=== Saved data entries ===
====================
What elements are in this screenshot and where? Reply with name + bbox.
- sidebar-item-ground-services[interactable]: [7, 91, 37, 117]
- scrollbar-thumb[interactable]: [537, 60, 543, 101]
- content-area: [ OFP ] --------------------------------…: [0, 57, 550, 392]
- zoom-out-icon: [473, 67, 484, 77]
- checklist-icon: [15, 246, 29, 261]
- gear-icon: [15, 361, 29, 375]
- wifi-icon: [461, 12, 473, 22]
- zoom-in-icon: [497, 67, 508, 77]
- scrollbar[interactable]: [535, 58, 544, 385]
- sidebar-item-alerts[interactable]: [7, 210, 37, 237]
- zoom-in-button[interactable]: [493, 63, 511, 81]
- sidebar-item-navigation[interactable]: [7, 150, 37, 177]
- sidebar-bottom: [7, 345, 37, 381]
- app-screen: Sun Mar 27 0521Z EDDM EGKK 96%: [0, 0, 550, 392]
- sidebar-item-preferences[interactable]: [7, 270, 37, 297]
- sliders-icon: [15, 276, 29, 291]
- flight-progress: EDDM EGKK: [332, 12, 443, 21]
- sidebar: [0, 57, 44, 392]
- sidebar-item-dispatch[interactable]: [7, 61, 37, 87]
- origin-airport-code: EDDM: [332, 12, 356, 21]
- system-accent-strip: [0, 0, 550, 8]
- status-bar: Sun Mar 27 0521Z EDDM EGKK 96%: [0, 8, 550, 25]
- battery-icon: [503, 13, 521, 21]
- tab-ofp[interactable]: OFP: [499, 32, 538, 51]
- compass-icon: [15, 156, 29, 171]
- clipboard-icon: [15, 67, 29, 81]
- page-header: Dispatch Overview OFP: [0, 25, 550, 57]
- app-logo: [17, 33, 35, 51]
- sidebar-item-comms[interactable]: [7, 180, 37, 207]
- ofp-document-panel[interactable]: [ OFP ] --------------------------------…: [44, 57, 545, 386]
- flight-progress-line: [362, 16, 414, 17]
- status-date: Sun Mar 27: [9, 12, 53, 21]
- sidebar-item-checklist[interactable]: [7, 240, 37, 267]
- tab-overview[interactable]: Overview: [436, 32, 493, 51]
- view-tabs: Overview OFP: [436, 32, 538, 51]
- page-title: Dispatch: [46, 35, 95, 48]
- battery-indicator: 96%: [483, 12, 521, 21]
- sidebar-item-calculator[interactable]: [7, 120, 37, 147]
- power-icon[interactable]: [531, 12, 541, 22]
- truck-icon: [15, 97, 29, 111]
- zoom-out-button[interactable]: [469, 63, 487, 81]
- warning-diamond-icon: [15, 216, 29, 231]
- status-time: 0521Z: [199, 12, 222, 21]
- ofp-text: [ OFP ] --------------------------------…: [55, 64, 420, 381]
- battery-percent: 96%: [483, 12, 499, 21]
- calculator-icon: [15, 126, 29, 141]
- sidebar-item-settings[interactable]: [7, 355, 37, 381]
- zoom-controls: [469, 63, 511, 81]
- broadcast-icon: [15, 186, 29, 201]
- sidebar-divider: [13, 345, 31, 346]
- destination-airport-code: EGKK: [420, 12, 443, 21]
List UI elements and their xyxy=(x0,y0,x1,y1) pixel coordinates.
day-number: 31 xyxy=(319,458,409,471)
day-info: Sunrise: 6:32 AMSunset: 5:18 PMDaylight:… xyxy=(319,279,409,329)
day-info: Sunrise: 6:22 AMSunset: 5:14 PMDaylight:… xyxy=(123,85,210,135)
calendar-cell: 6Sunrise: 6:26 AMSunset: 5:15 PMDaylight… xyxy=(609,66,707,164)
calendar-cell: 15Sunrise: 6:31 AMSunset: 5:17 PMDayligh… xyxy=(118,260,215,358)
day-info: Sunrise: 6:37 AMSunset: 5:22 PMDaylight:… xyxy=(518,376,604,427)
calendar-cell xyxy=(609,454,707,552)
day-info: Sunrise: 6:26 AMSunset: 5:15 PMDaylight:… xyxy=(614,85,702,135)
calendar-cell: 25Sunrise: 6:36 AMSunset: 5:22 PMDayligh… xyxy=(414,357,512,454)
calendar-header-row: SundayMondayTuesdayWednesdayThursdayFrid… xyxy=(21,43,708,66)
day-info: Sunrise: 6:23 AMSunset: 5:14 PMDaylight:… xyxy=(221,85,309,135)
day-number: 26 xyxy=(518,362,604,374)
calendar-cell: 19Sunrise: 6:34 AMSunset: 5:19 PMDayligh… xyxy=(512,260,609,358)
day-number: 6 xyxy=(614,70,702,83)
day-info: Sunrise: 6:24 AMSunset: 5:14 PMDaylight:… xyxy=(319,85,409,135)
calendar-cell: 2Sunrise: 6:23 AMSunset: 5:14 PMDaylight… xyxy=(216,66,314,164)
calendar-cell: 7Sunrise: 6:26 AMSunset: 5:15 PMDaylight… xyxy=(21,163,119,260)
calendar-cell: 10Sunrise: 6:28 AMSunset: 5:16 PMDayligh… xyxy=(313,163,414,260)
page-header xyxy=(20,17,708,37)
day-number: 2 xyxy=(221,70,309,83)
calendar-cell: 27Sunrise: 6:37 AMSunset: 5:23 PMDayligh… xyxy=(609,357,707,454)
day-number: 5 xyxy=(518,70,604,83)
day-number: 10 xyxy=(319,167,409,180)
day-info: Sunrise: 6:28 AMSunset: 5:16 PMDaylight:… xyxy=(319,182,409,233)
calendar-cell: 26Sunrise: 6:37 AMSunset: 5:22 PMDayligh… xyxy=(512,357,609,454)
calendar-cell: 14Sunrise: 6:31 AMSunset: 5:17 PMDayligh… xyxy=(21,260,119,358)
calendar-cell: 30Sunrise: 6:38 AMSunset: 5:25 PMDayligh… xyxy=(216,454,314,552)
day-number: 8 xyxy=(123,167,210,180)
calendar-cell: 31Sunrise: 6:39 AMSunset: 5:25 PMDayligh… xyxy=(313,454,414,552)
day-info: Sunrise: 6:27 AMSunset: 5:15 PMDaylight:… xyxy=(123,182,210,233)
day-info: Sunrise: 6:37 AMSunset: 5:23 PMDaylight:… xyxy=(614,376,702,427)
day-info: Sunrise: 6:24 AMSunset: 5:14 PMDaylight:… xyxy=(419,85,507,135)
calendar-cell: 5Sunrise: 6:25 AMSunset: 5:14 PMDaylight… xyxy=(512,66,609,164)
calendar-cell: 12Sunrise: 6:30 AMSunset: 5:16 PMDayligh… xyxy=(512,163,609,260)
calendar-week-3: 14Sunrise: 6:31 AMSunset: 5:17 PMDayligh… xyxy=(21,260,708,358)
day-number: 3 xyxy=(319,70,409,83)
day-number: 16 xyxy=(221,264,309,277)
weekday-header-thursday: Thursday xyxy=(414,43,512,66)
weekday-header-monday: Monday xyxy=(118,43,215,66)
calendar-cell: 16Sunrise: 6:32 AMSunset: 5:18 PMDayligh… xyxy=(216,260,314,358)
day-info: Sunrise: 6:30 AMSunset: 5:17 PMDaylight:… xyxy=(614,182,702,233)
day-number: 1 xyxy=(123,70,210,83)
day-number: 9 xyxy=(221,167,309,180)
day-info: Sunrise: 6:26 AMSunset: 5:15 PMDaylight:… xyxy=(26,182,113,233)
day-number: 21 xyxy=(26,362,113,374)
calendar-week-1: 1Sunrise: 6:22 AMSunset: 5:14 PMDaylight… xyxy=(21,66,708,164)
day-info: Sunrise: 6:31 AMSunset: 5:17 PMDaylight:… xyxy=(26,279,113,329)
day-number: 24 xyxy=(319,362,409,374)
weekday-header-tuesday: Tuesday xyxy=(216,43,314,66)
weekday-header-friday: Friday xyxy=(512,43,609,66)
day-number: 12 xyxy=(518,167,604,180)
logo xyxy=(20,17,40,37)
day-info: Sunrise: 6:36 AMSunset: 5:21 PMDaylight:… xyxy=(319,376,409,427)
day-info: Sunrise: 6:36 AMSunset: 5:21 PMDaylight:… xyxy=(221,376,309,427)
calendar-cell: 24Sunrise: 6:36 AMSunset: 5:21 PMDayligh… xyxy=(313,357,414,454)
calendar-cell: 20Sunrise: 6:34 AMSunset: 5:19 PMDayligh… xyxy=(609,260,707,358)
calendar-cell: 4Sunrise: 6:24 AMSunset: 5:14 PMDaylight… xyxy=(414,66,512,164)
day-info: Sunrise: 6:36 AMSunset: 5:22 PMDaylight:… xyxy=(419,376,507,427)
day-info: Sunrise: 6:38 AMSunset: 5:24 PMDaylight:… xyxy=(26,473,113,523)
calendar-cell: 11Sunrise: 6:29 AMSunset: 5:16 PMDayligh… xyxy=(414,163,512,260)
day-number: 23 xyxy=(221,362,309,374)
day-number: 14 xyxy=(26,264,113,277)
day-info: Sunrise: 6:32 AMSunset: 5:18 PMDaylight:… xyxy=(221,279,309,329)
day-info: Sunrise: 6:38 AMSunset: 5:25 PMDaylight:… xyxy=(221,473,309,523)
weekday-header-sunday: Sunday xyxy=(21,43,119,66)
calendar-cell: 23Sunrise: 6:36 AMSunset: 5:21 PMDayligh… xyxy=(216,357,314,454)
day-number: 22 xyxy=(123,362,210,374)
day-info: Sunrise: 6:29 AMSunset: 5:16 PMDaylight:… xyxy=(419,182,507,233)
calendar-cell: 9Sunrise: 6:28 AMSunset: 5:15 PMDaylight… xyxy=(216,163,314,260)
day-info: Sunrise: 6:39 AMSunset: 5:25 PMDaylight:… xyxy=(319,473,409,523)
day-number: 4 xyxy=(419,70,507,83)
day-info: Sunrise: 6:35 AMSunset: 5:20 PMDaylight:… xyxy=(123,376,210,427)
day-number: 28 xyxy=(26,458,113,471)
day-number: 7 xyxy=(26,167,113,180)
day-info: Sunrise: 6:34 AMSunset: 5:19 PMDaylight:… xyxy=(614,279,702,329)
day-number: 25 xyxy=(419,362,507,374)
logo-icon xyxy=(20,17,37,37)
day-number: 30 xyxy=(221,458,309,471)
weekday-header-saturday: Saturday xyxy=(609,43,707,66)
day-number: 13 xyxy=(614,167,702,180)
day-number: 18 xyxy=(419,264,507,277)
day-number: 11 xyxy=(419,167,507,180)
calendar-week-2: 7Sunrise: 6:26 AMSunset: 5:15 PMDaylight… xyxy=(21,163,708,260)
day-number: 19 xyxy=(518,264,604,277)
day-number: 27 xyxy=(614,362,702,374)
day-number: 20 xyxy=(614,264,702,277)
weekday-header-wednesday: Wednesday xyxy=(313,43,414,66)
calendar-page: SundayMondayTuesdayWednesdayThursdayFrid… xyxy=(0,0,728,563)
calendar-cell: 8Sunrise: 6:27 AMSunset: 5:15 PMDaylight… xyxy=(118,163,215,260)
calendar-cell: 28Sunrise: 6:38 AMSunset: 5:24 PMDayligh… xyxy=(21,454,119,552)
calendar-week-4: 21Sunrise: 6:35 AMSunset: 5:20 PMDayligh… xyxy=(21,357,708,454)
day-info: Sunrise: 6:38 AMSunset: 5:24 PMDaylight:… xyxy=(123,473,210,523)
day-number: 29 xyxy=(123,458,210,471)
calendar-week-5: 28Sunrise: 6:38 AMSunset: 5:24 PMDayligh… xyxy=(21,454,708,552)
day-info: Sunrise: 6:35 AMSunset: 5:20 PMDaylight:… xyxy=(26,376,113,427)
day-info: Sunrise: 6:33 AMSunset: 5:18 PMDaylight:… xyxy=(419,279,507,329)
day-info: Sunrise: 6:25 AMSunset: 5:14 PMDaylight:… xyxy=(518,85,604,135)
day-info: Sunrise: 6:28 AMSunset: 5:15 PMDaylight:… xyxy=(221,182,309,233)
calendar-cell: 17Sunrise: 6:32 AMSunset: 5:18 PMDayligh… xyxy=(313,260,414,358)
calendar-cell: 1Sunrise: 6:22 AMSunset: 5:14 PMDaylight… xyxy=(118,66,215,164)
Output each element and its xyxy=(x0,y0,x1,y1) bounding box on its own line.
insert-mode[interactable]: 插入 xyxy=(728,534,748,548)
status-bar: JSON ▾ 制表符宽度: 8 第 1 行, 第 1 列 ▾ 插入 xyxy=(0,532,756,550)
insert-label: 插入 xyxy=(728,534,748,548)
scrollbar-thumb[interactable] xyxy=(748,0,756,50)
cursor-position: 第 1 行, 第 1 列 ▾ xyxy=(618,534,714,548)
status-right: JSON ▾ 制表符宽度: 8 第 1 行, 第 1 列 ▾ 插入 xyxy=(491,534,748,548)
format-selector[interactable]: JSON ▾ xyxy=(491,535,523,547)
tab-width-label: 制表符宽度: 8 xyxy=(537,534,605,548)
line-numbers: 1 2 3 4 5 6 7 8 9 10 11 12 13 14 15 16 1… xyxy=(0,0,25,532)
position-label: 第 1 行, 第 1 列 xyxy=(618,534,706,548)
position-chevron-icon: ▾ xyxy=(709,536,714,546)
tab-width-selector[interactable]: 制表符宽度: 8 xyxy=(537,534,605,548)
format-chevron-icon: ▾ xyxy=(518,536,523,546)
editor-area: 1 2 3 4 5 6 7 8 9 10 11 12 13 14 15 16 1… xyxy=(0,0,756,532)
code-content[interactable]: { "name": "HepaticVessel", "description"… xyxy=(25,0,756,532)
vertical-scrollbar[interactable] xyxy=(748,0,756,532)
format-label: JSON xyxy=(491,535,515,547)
====================
=== Brief ===
Using the data above, tally the lines that contain the string "Overview" and state only the result.

=== Task output ===
3